2005 Salt Lake City Annual Meeting (October 16–19, 2005)

Paper No. 10
Presentation Time: 10:15 AM

MISSISSIPPIAN OCEAN CHEMISTRY INFERRED FROM ISOTOPIC AND ELEMENTAL PROXIES


HASIUK, Franciszek Józef and LOHMANN, Kyger C., Department of Geological Sciences, University of Michigan, 2534 CC Little Building, 1100 N University Ave, Ann Arbor, MI 48109-1005, franek@umich.edu

To test the theory that oceanic Mg/Ca chemistry has varied during the Phanerozoic and was controlled primary carbonate mineralogies between aragonite-dominated and calcite-dominated “seas” (Sandberg 1983, Stanley and Hardie 1998, Lowenstein et al. 2001), a study was undertaken to assess Mississippian oceanic Mg/Ca. Marine cements offer a unique opportunity for testing this hypothesis, as they are direct abiotic precipitates from seawater. This contrasts with biotic calcites that are subject to poorly constrained vital effects and evaporite inclusions for which brine evolution must be defined. In addition, the Mississippian is at the end of a putative “calcite sea” as well as a period of faunal recovery after the Frasnian/Famennian mass extinction.

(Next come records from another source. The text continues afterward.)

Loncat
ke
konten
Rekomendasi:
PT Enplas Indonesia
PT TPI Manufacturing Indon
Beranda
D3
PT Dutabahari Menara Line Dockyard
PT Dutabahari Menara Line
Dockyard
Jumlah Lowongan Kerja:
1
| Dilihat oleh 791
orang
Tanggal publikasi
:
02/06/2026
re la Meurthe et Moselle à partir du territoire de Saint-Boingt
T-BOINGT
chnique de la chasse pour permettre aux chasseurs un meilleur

The Early Mississippian (Osagean) Muleshoe Bioherm (Lake Valley Fm, Alamogordo, NM) contains a diverse fauna in addition to micrite, crinoid syntaxial cements, and radiaxial fibrous marine cements. Stable isotope (δ18O, δ13C) and cathodoluminescence characteristics were used to elucidate the diagenetic history of the bioherm and to identify the least diagenetically altered specimens for elemental analyses. Stable isotopes covary between endpoints of –6.04‰ (δ18OVPDB, +3.83‰ δ13CVPDB and –1.28‰ δ18OVPDB,, +4.92‰ δ13CVPDB. Mg/Ca (mol/mol) varies between 0.010 and 0.020 and Sr/Ca (mmol/mol) between 0.015 and 0.035. Sr/Ca and Mg/Ca covary with m=0.0176 (i.e. Sr/Mg) and r2=0.67. This Sr/Mg is of similar magnitude to those reported by Cicero and Lohmann (2001) for other Paleozoic units.

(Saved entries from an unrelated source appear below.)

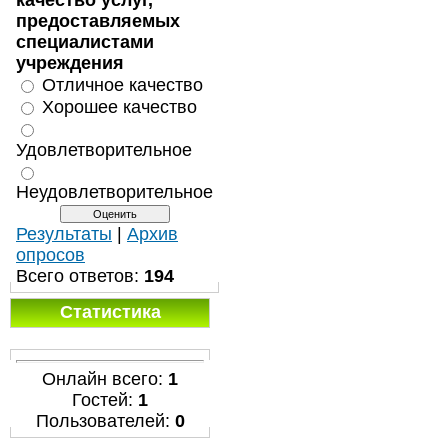
качество услуг,
предоставляемых
специалистами
учреждения
Отличное качество
Хорошее качество
Удовлетворительное
Неудовлетворительное
Результаты
|
Архив
опросов
Всего ответов:
194
Статистика
Онлайн всего:
1
Гостей:
1
Пользователей:
0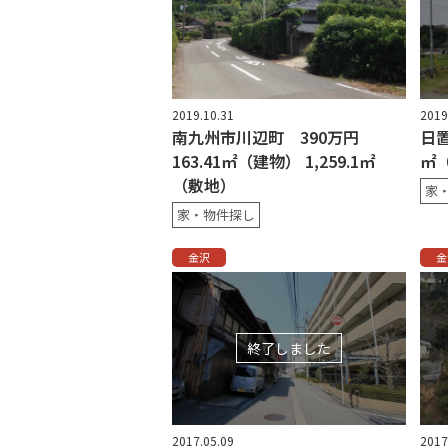
2019.10.31
2019
南九州市川辺町 390万円
日置
163.41㎡（建物） 1,259.1㎡
㎡（
（敷地）
家
家・物件探し
金沢
金
終了しました
2017.05.09
2017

Using a range of DSr=0.02 to 0.3 (Carpenter et al. 1991) and the average Sr/Ca from the most positive δ18O, cements, the Sr/Ca (mmol/mol) for Mississippian seawater averages between 8.90 and 0.59, in comparison to the modern value of 8.8. Using a DMg=0.0318 of Dickson (2004), the Mg/Ca (mol/mol) for Mississippian seawater averages 0.301 (using the most positive δ18O crinoids) to 0.306 (using the most positive δ18O cements). For comparison, the modern value is 5.1. Thus, either crinoidal material is subject to negligible vital effects (Dickson 2004) or both phases have suffered equally during diagenesis. While Mg/Ca of 0.3 is compatible with the Early Mississippian being a time of “calcite seas”, this is lower than the Phanerozoic Mg/Ca minimum of 1.0 illustrated by Hardie (1996).